Stored items:
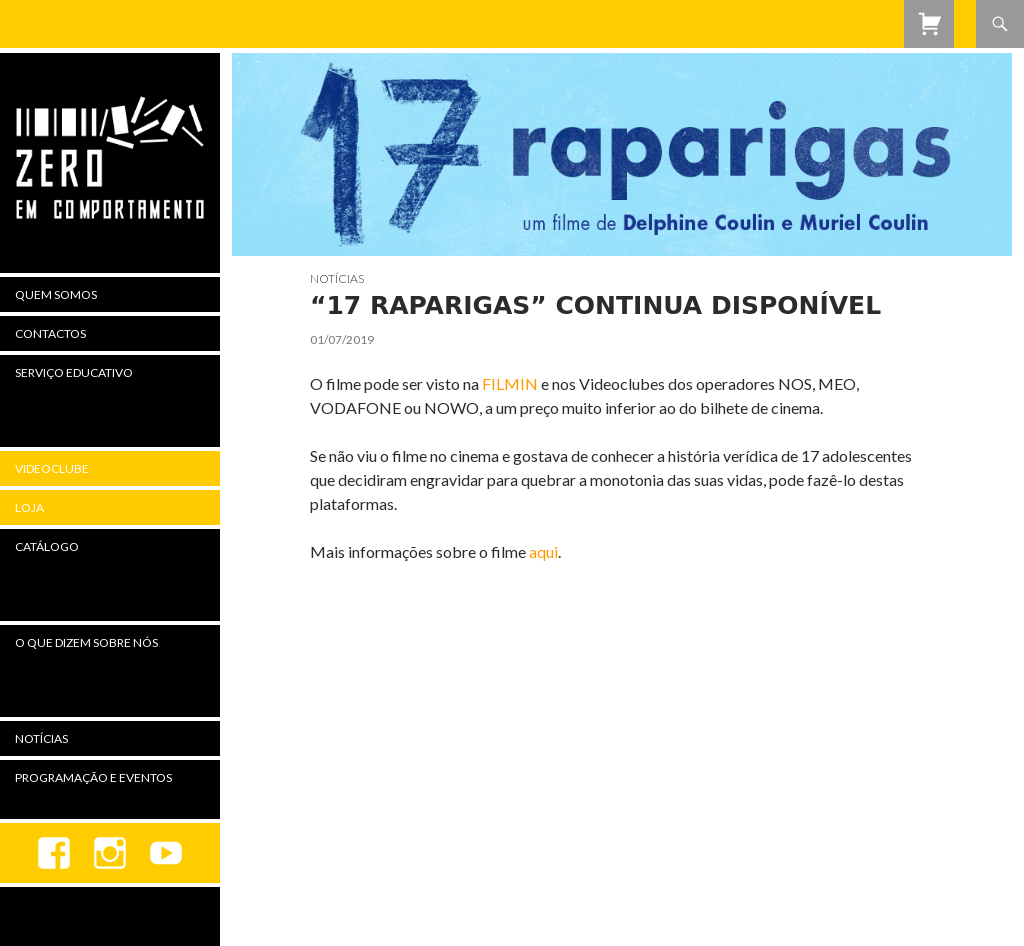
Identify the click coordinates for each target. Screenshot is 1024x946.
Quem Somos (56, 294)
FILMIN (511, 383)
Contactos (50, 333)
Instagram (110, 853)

Problem to work on: Please print every record exactly, leaving out the pictures.

Your response:
Identify the click coordinates for each target. Screenshot is 1024x946.
Quem Somos (56, 294)
FILMIN (511, 383)
Contactos (50, 333)
Instagram (110, 853)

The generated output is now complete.